The scenario we've expected for weeks is now reality: there will be no Canadian teams in the NHL playoffs for the first time in 46 years.
That became official on Wednesday night, when Philadelphia defeated Washington 2-1 in overtime, putting the Flyers 10 points up in the wild-card race on Ottawa, which has five games remaining.
Teams get two points for a win, but even if the Senators win out and Philly loses all its remaining games, the Flyers would still hold the tiebreaker of having more non-shootout wins this season.
Ottawa is nine points behind Boston and eight back of Detroit in the race for the last playoff spot in the Atlantic Division, but those two teams play each other next week and the result, whatever it is, will ensure at least one of those teams finishes ahead of the Sens.

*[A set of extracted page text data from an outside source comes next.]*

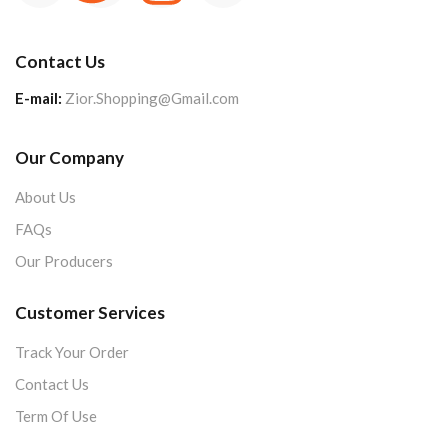
Contact Us
E-mail:
Zior.Shopping@Gmail.com
Our Company
About Us
FAQs
Our Producers
Customer Services
Track Your Order
Contact Us
Term Of Use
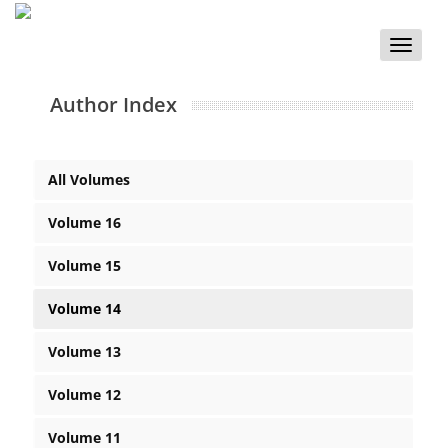
Toggle
naviga
Author Index
All Volumes
Volume 16
Volume 15
Volume 14
Volume 13
Volume 12
Volume 11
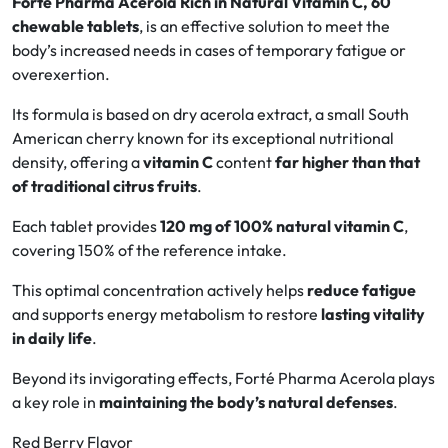
Forté Pharma Acerola Rich in Natural Vitamin C, 60
chewable tablets
, is an effective solution to meet the
Oral
body’s increased needs in cases of temporary fatigue or
overexertion.
Anti-Lice
Its formula is based on dry acerola extract, a small South
American cherry known for its exceptional nutritional
Baby
density, offering a
vitamin C
content
far higher than that
of traditional citrus fruits
.
Homeopathy
Each tablet provides
120 mg of 100% natural vitamin C
,
Various
covering 150% of the reference intake.
This optimal concentration actively helps
reduce fatigue
and supports energy metabolism to restore
lasting vitality
in daily life
.
Beyond its invigorating effects, Forté Pharma Acerola plays
a key role in
maintaining the body’s natural defenses
.
Red Berry Flavor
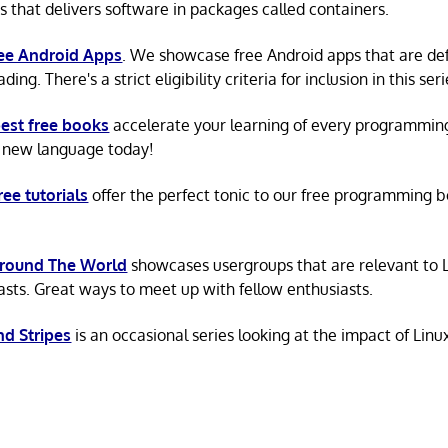
s that delivers software in packages called containers.
ree Android Apps
. We showcase free Android apps that are def
ing. There's a strict eligibility criteria for inclusion in this seri
est free books
accelerate your learning of every programmin
 new language today!
ree tutorials
offer the perfect tonic to our free programming b
Around The World
showcases usergroups that are relevant to 
asts. Great ways to meet up with fellow enthusiasts.
nd Stripes
is an occasional series looking at the impact of Linu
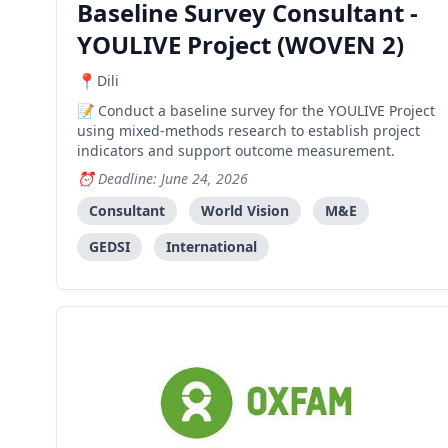
Baseline Survey Consultant -
YOULIVE Project (WOVEN 2)
Dili
Conduct a baseline survey for the YOULIVE Project
using mixed-methods research to establish project
indicators and support outcome measurement.
Deadline: June 24, 2026
Consultant
World Vision
M&E
GEDSI
International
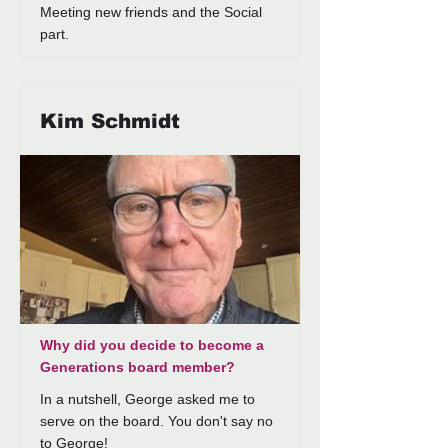
Meeting new friends and the Social
part.
Kim Schmidt
Why did you decide to become a
Generations board member?
In a nutshell, George asked me to
serve on the board. You don't say no
to George!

It's been a grim campaign for the NHL's seven Canadian-based clubs. Edmonton, Vancouver, Winnipeg and Calgary occupy the bottom four spots in the Western Conference. Rebuilding Toronto is in the Eastern basement, and Montreal plummeted down the standings after an injury to reigning MVP Carey Price spoiled the Habs' excellent start.
Pretty much the only drama left as these teams slog to the finish line is who will finish dead last in the league and get the best chance of winning the draft lottery for the top overall pick.
The last time the NHL post-season was an all-American-team affair was in 1970. That was the year Boston's Bobby Orr scored his famous overtime winner to finish off St. Louis in the Stanley Cup final.
Since then, Canada has had at least two playoff clubs in all but two years: 2014, when Montreal made it to the Eastern final, and 1973, when the Canadiens won the Cup.
Last year, five of the seven Canadian teams made the playoffs, with only Edmonton and Toronto missing out.
No Canadian team has captured the Cup since the Habs in 1993.